The Certified Financial Planner Board of Standards Inc. has revoked the right of a financial planner to use the CFP mark for allegedly misusing the term "fee only" in his description of his compensation, the CFP Board announced recently.

The revocation was among several revocations and suspensions of the right to use the CFP mark that the board announced for a variety of violations of CFP regulations.

The controversy over the use of the fee-only designation has been ongoing for several years. A Florida financial planning couple, Jeffrey and Kimberly Camarda, is suing the board for threatening to take disciplinary action against them for using the fee-only designation. The couple also owns an insurance agency that accepts commissions, which the board says disqualifies them from claiming to be fee only for their financial planning business.
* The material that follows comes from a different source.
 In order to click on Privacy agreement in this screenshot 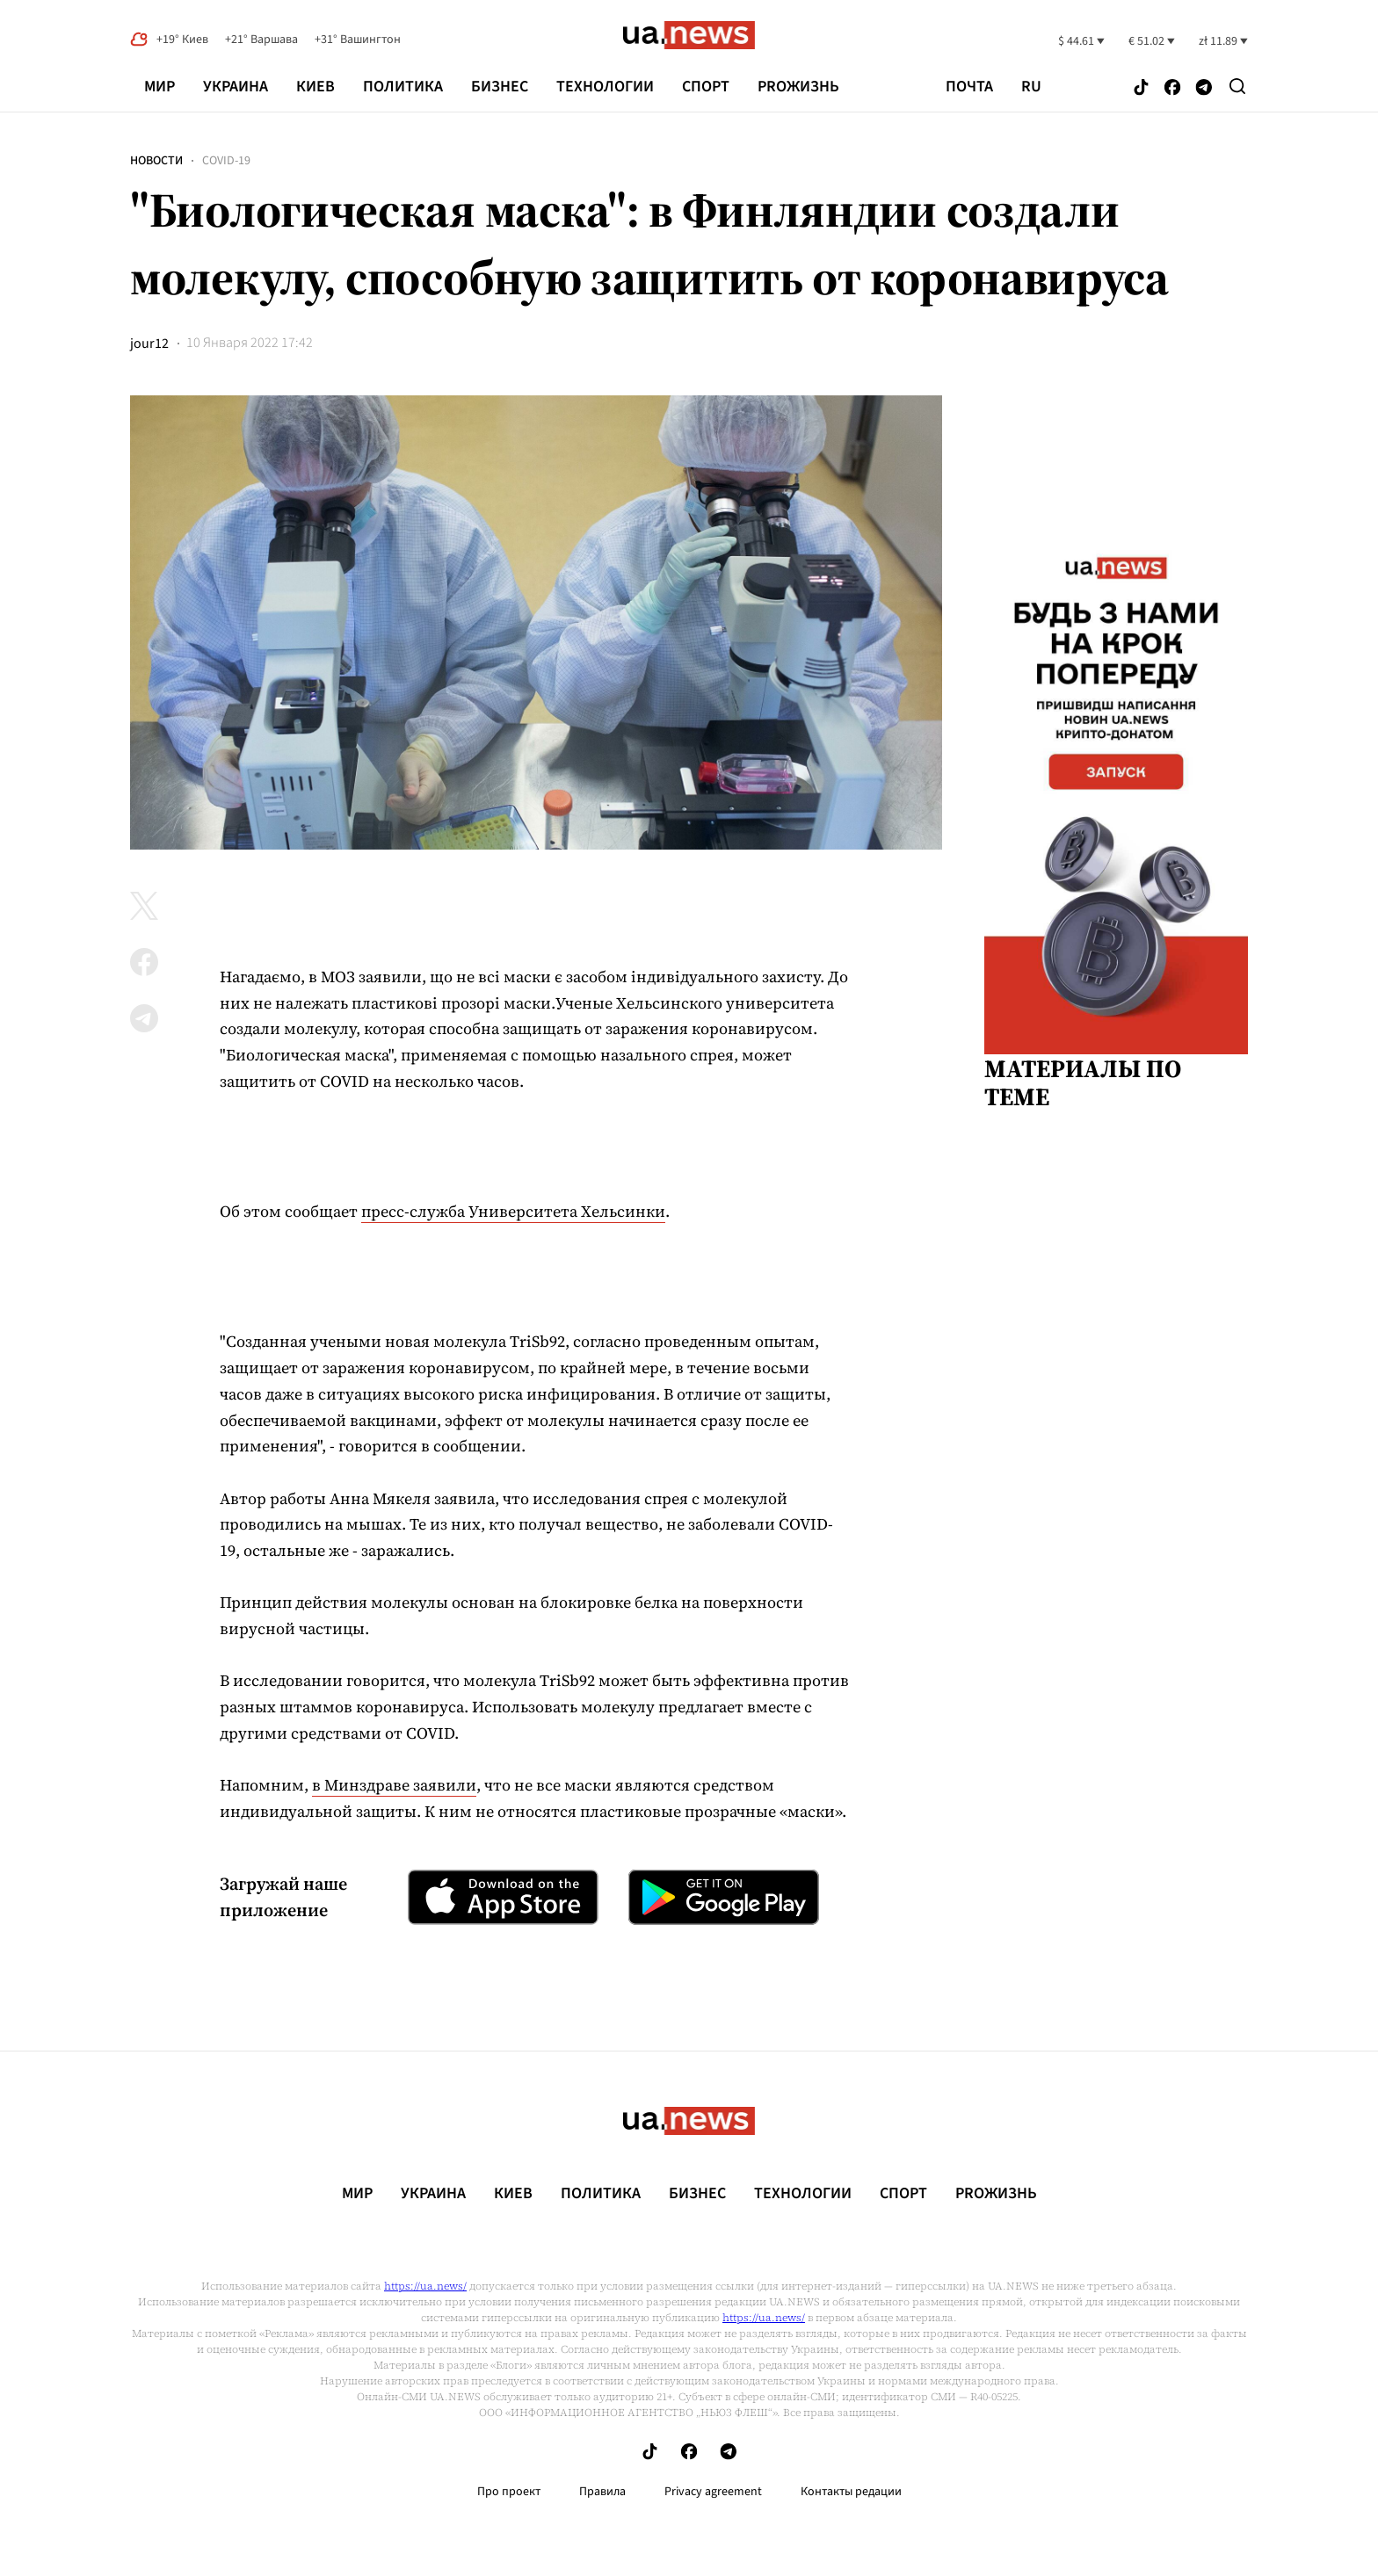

The Camardas contend they did everything they could to try to resolve the problem before the board took action.

The fee-only controversy got to the point where former CFP Board Chairman Alan Goldfarb resigned from his position after the board accused him of misusing the fee-only title because he owned 1 percent of his firm’s broker-dealer.
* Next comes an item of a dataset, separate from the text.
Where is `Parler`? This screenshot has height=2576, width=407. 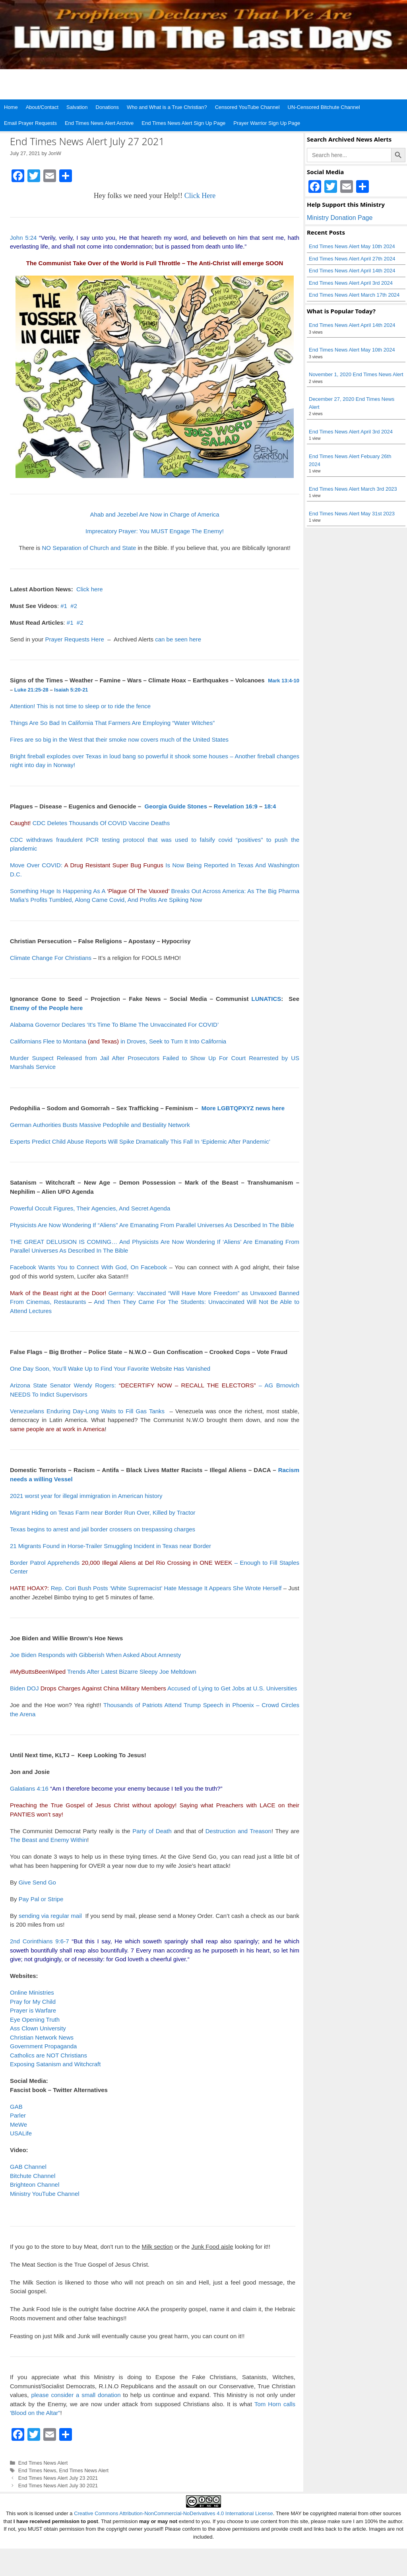 Parler is located at coordinates (18, 2115).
In the most recent case, the board revoked the right of Joseph M. Browne of Jacksonville, Fla., to use the CFP mark for failing to answer the CFP Board complaint against him in a timely manner. The board complaint charged Browne misrepresented his compensation method as fee-only to clients and prospective clients on the CFP Board’s Find a CFP Professional search tool because he is entitled to receive commissions as compensation for his individual insurance sales and his employer is compensated by commissions from the sale of insurance products.
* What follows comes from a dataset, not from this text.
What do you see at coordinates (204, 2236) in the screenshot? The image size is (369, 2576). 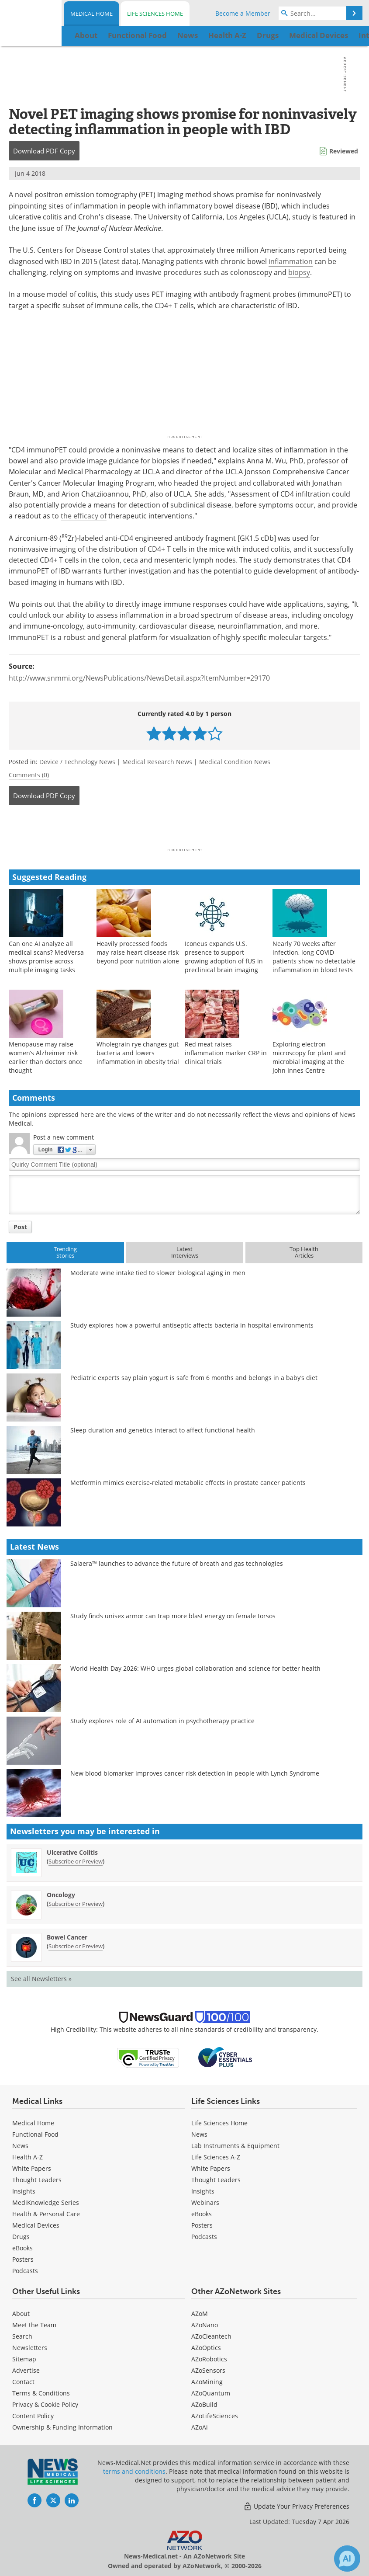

Browne called the action against him an inquisition, but he adds that the action does not really matter to him and his clients. “I have never gotten a referral from the CFP Find a Professional website. There are more important things the CFP Board should be doing than this,” Browne says.

Browne said he was told he could appeal the ruling but he would have to pay a $1,500 fee and would have to travel to Washington in order to do so, which he did not want to do.

The CFP Board does not comment on disciplinary action beyond what is released when the action is taken, says Daniel F. Drummond, CFP Board spokesman. The board reviews information on the Find a CFP Professional webpage to see if there are inconsistencies with public information, Ray Ferrara, chair of the CFP board of directors, said in a notice to CFP professionals a year ago.